Induction of IL-4Rα–dependent microRNAs and the Role of PI3K/Akt Signaling in Macrophage Proliferation

Induction of IL-4Rα–dependent microRNAs and the Role of PI3K/Akt Signaling in Macrophage Proliferation

Overview

Macrophages (MΦ) play a critical role in the immune response, particularly in recognizing and controlling pathogens. Their activation needs to be precisely regulated to avoid excessive responses that could lead to self-damage. MicroRNAs (miRNAs) are small, noncoding RNAs that modulate gene expression, influencing MΦ activation by either promoting classical (M1) or alternative (M2) activation. This study investigates the role of certain miRNAs in alternative MΦ activation and identifies the PI3K/Akt signaling pathway as essential for IL-4-driven MΦ proliferation in murine models.

MicroRNAs in Macrophage Activation

  • MicroRNA Function: miRNAs regulate gene expression by binding to the 3′-untranslated region (3′UTR) of mRNAs, which typically destabilizes the mRNA and inhibits translation.

  • Classical Activation: Previously studied miRNAs like miR-125b-5p and miR-146a-5p are implicated in classical MΦ activation by modulating proinflammatory responses and feedback mechanisms.

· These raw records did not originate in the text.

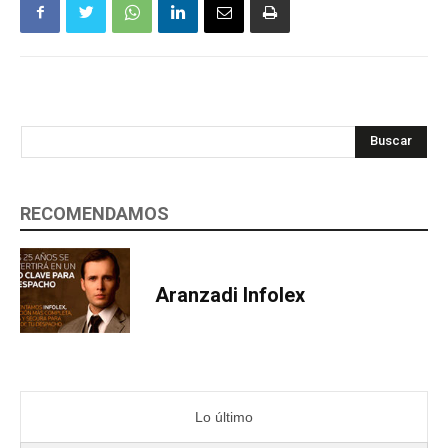
Buscar
RECOMENDAMOS
Aranzadi Infolex
Lo último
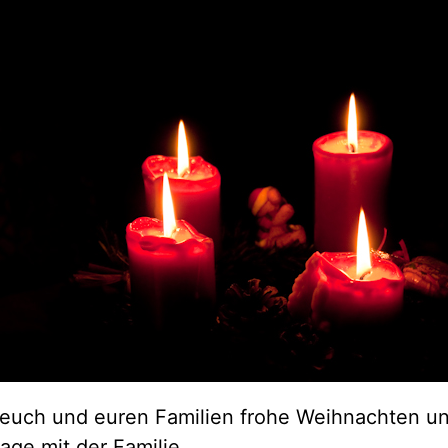
euch und euren Familien frohe Weihnachten u
age mit der Familie.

  • Novel Findings on Alternative Activation: The study identifies miR-125b-5p, miR-199b-5p, miR-378-3p, and miR-146a-5p as differentially expressed in alternatively activated MΦ in response to Brugia malayi nematode infection.

Experimental Approach

  1. In Vivo Model: Mice were surgically implanted with Brugia malayi to induce alternative MΦ activation. Differential expression of miRNAs was assessed using microarray analysis and confirmed through quantitative RT-PCR.

  2. In Vitro Studies: MΦ were stimulated with IL-4 to explore the induction of miR-378-3p and its role in the PI3K/Akt signaling pathway, which was chemically inhibited to gauge its effects on MΦ proliferation and activation.

  3. Chemical Inhibition: The Akt signaling was specifically inhibited using triciribine, leading to observations of reduced MΦ alternative activation markers.

Findings

  • miR-378-3p Induction: This miRNA was specifically upregulated by IL-4 and served to negatively regulate the PI3K/Akt signaling pathway, crucial for MΦ proliferation. Experiments showed downregulation of Akt1 upon miR-378-3p expression, indicating a feedback mechanism.

  • Proliferation Effects: In vivo experiments demonstrated that IL-4-induced proliferation of MΦ requires intact PI3K/Akt signaling. Triciribine treatment of mice before IL-4 injection significantly inhibited MΦ proliferation as measured by BrdU incorporation and Ki67 expression.

  • Negative Regulation of MiRNA: Notably, miR-378-3p acted as a negative regulator, pointing towards a role in controlling the extent of MΦ activation during type 2 inflammatory responses.

Discussion and Implications

The study presents evidence that miR-378-3p is crucial for regulating the expansion and activation of MΦ under alternative activation conditions. It establishes that the PI3K/Akt pathway is necessary for this process, combining the roles of miRNAs and signaling pathways in immune response regulation. These insights into microRNA involvement in adaptive immune function could have therapeutic implications, especially in conditions like glomerulonephritis and atherosclerosis, where macrophage proliferation contributes to disease pathology.

Conclusion

In conclusion, this research highlights the intersection of microRNA regulation and signaling pathways in controlling MΦ behaviors. It sets the stage for potential clinical strategies targeting these mechanisms to modulate immune responses in various diseases.